(255e) A Scalable Statistical Machine Learning Method: Application for Fault Detection and Fault Propagation Pattern Inference in the Tennessee Eastman Process

Soroush, M., Drexel University
Mohseni Ahooyi, T., Drexel University
Arbogast, J. E., Process Control & Logistics, Air Liquide
Central elements of statistical machine learning algorithms (SMLAs) are joint probability distributions (JPDs). The performance and convergence of SMLAs greatly depend on how JPDs are estimated from historical data. Because many existing JPD estimation methods and their resulting SMLAs suffer from the curse of dimensionality phenomenon, their scalability and applicability for big data analytics are seriously questioned. A general method of JPD estimation is needed to develop the next generation of SMLAs that can cope with the complex, high-volume, high-dimensional nature of big data. Recently we introduced an efficient method of estimating JPDs of continuous random variables with arbitrary relationships [1, 2]. As the backbone of the method is a monotonizing transformation that ‘rolls out’ (monotonizes) the relationships, the method was named the rolling pin (RP) method. This method allows for estimating JPDs without any knowledge of the actual causal structure of the attributes. The method offers many advantages over its well-known counterparts such as the original parametric copula method, moment-based density estimation, and nonparametric techniques of joint probability estimation. An RP-estimated JPD can be incorporated effectively in a variety of big-data statistical learning tasks such as classification, regression, clustering, pattern recognition, dimensionality reduction, and probabilistic modeling and inference. In probabilistic inference, it is computationally more efficient than Bayesian networks.

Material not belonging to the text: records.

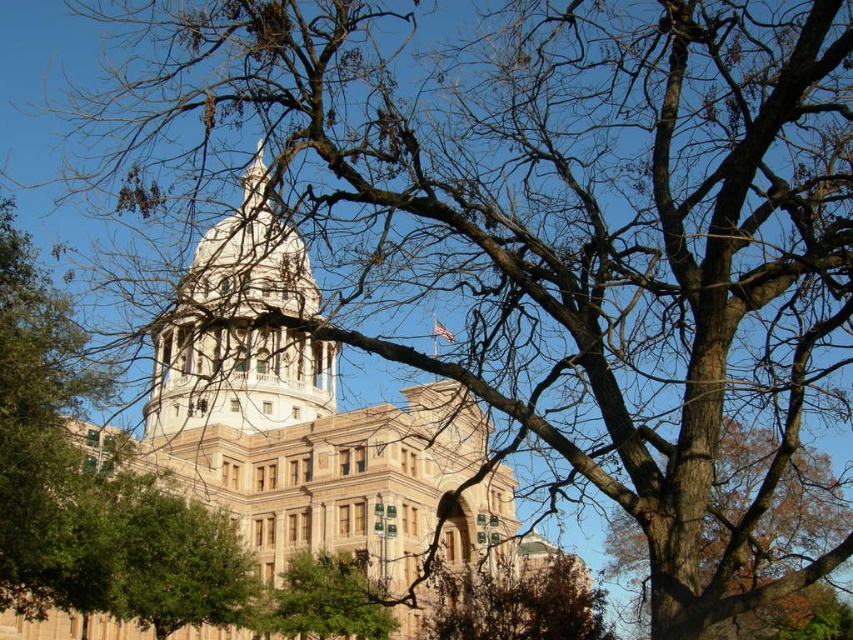 You are a photographer planning to capture the grand building in the image. You notice the brown rough bark tree at center right and the brown textured tree at lower center might block the view. Which tree has a wider trunk to consider when framing your shot?

The brown rough bark tree at center right has a wider trunk than the brown textured tree at lower center, so it might block the view more significantly when framing the shot.

You are standing at the center of the image and want to locate the beige stone tower at center. Which direction should you look to find it?

The beige stone tower at center is located at point 0.700 on the x axis and 0.358 on the y axis, so you should look to the right and slightly downward from the center to find it.

You are an architect analyzing the image of a historic building. You notice the beige stone tower at center and the green leafy tree at center. Which object appears wider in the image?

The beige stone tower at center appears wider than the green leafy tree at center because its width is larger according to the description. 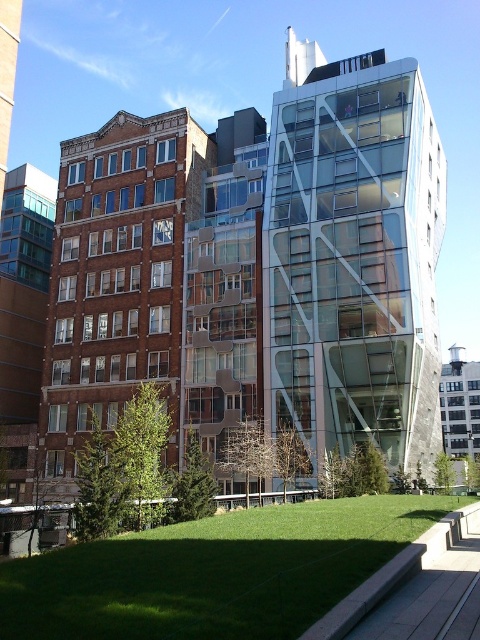 Question: Which point is farther to the camera?

Choices:
 (A) (139, 554)
 (B) (349, 189)

Answer: (B)

Question: Does transparent glass building at center appear under green grass at lower center?

Choices:
 (A) no
 (B) yes

Answer: (A)

Question: Is transparent glass building at center wider than green grass at lower center?

Choices:
 (A) yes
 (B) no

Answer: (B)

Question: Can you confirm if transparent glass building at center is wider than green grass at lower center?

Choices:
 (A) no
 (B) yes

Answer: (A) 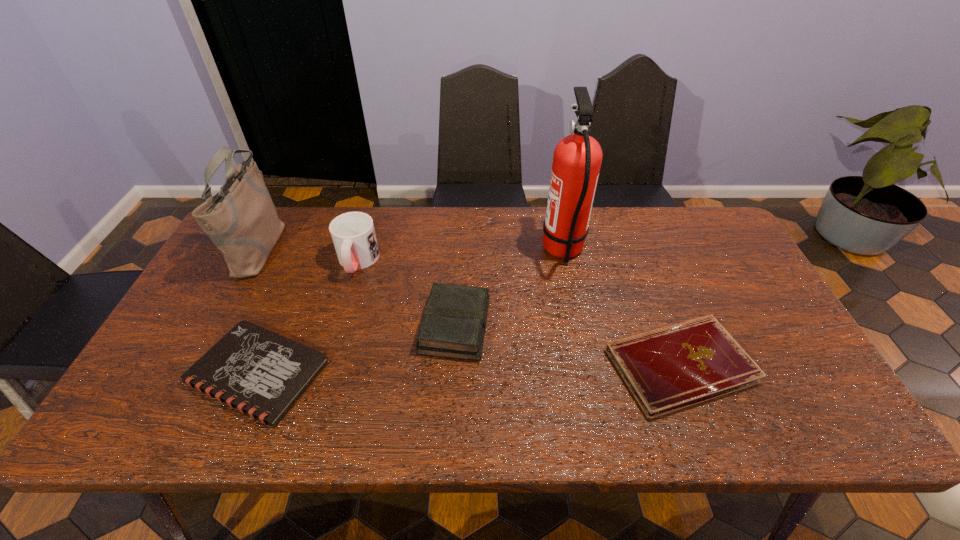 Where is `free space between the shoulder bag and the tallest object`? The width and height of the screenshot is (960, 540). free space between the shoulder bag and the tallest object is located at coordinates (412, 248).

The image size is (960, 540). In order to click on empty space between the left notebook and the fifth shortest object in this screenshot , I will do `click(259, 309)`.

Identify the location of free space between the third shortest object and the fire extinguisher. (509, 288).

In order to click on vacant space that's between the second tallest object and the mug in this screenshot , I will do `click(309, 254)`.

Where is `free area in between the mug and the left notebook`? free area in between the mug and the left notebook is located at coordinates (307, 317).

I want to click on vacant point located between the fire extinguisher and the mug, so click(460, 256).

Where is `free spot between the tallest object and the right notebook`? free spot between the tallest object and the right notebook is located at coordinates (621, 308).

This screenshot has width=960, height=540. I want to click on empty space that is in between the mug and the tallest object, so click(460, 256).

This screenshot has height=540, width=960. What are the coordinates of `object identified as the second closest to the fourth object from left to right` in the screenshot? It's located at (577, 158).

Select which object is the closest to the fire extinguisher. Please provide its 2D coordinates. Your answer should be formatted as a tuple, i.e. [(x, y)], where the tuple contains the x and y coordinates of a point satisfying the conditions above.

[(667, 369)]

In this paper, we present a study on the scalability of the JPD estimation method. In particular, we apply the method to the large-scale Tennessee Eastman (TE) process [3, 4]. This process has a total of 91 variables (12 manipulated, 38 state, and 41 measured variables). It has five unit operations (a two-phase reactor, a condenser, a flash separator, a recycle compressor, and a product stripper). We show that the RP method is easily scalable, is computationally efficient and flexible, and allows for reliably estimating JPSs of large-scale highly nonlinear processes such as the TE process. Also, it is demonstrated that the RP method provides a computationally efficient and flexible framework for performing probabilistic inference in highly nonlinear systems with non-monotonic variable interdependencies. The advantages of this inference framework over Bayesian networks are presented.

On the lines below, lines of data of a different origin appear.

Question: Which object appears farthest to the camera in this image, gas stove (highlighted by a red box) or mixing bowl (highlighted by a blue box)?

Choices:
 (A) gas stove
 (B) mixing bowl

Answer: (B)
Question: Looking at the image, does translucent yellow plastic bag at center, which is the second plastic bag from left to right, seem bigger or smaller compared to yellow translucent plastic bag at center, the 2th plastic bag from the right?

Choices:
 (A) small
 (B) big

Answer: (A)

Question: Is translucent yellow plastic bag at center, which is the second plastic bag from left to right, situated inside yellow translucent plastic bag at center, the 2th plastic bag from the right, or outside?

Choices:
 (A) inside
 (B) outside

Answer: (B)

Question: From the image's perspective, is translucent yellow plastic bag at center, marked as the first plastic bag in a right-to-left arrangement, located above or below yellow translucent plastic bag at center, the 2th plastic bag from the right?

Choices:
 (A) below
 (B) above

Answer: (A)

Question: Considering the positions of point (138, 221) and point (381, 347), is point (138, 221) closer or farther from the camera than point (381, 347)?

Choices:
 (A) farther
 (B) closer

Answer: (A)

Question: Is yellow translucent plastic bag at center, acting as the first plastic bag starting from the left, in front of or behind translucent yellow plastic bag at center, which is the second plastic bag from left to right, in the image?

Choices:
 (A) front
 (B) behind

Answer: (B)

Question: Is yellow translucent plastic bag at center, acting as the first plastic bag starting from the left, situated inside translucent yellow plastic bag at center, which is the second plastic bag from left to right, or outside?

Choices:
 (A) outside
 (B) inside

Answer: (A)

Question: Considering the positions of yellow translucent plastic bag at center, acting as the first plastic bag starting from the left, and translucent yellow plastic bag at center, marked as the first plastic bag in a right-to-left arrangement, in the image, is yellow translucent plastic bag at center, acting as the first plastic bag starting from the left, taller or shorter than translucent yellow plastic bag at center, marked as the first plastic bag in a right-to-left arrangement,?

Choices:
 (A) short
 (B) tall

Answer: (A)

[1] Mohseni Ahooyi, T., Arbogast, J.E., and Soroush, M. (2015b). An Efficient Copula-Based Method of Identifying Regression Models of Non-Monotonic Relationships. Chem. Eng. Sci., 136(2), 106.

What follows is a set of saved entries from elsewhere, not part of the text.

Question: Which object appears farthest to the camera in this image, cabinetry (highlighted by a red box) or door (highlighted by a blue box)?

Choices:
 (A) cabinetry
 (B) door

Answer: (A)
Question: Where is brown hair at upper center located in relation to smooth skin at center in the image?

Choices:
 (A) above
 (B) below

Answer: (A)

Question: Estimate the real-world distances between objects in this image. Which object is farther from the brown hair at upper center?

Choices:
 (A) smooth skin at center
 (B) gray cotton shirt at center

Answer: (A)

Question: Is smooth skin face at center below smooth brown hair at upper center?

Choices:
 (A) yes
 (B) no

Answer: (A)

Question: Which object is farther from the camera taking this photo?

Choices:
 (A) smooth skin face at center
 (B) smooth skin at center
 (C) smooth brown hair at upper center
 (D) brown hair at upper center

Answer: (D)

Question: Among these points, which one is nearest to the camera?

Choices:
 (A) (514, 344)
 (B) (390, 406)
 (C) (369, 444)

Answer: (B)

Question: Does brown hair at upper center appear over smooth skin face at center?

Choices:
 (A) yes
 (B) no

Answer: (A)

[2] Mohseni Ahooyi, T., Arbogast, J.E., and Soroush, M. (2015a). Applications of the Rolling Pin Method: 1. an Efficient Alternative to Bayesian Network Modeling and Inference. Ind. & Eng. Chem. Research, 54(16), 4316.

[3] Downs, J. J., Vogel, E. F. (1993). A Plant-Wide Industrial Process Control Problem. Comput. & Chem. Eng., 17(3), 245.

[4] Yu, H., Khan, F., Garaniya, V. (2015). A Probabilistic Multivariate Method for Fault Diagnosis of Industrial Processes. Chem. Eng. Research & Design, 104, 306.